A Brief Overview of AI Safety/Alignment Orgs, Fields, Researchers, and Resources for ML Researchers

Austin Witte

Crossposted to LessWrong [Link]

TLDR: I’ve written an overview of the AI safety space, tagged by keywords and subject/field references (short version, long version). The aim is to allow existing ML researchers to quickly gauge interest in the subject based on their existing subfield skills and interests!

Overview

When ML researchers first hear about AI alignment and are interested in learning more, they often wonder how their existing skills and interests could fit within the research already taking place. With expertise in specific subfields, and momentum in their careers and projects, interested researchers are curious about the overall AI alignment space and what research projects they could invest in relatively easily. As one step towards addressing this, the AISFB Hub commissioned a collection of resources that could be provided to technical researchers trying to quickly assess what areas seem like promising candidates for them to investigate further: (Short version, Long version).

These documents list a subset of the various organizations and researchers involved in the AI safety space, along with major papers.

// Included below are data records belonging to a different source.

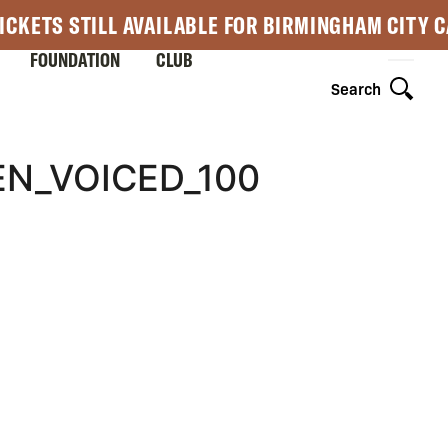
ICKETS STILL AVAILABLE FOR BIRMINGHAM CITY 
FOUNDATION
CLUB
Search
N_VOICED_100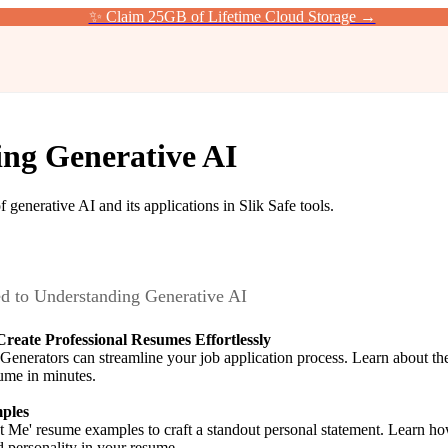
✨ Claim 25GB of Lifetime Cloud Storage →
ng Generative AI
 generative AI and its applications in Slik Safe tools.
ed to
Understanding Generative AI
reate Professional Resumes Effortlessly
erators can streamline your job application process. Learn about the b
sume in minutes.
ples
 Me' resume examples to craft a standout personal statement. Learn how
d personality in your resume.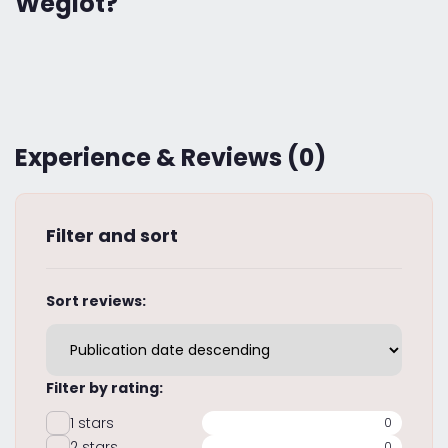
Weglot?
Experience & Reviews (0)
Filter and sort
Sort reviews:
Filter by rating:
1 stars
0
2 stars
0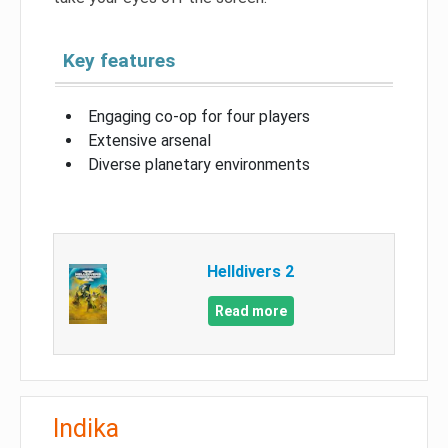
Key features
Engaging co-op for four players
Extensive arsenal
Diverse planetary environments
Helldivers 2
Read more
Indika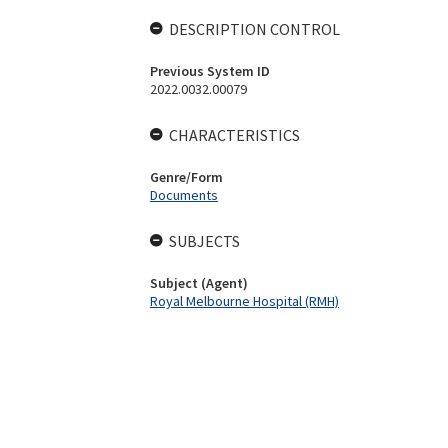
DESCRIPTION CONTROL
Previous System ID
2022.0032.00079
CHARACTERISTICS
Genre/Form
Documents
SUBJECTS
Subject (Agent)
Royal Melbourne Hospital (RMH)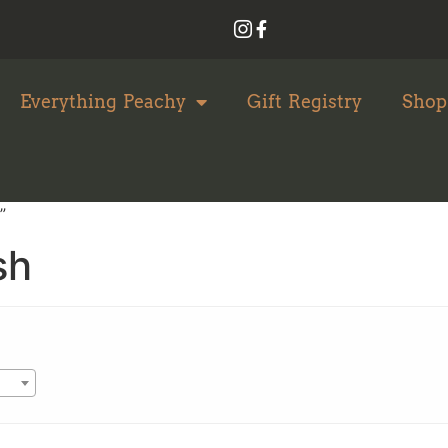
Everything Peachy
Gift Registry
Shop
”
sh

To allow quick scanning, I focused on keywords and subject/field references. As this was targeted at researchers who already have experience with ML, the summaries provided are primarily meant to allow the reader to quickly gauge interest in the subject based on their existing subfield skills and interests.

This work contains papers and posts up through the end of 2022. Please contact me or Vael Gates if you would be willing to keep it updated!

Details and Disclaimers

As an attempt at collecting alignment research, I generally see this post as complementary to Larsen’s post on technical alignment. Neither entirely includes the other, with Larsen’s post having a slightly stronger and more curated focus on fields and projects, while this collection emphasized providing general resources and example areas of work for new researchers.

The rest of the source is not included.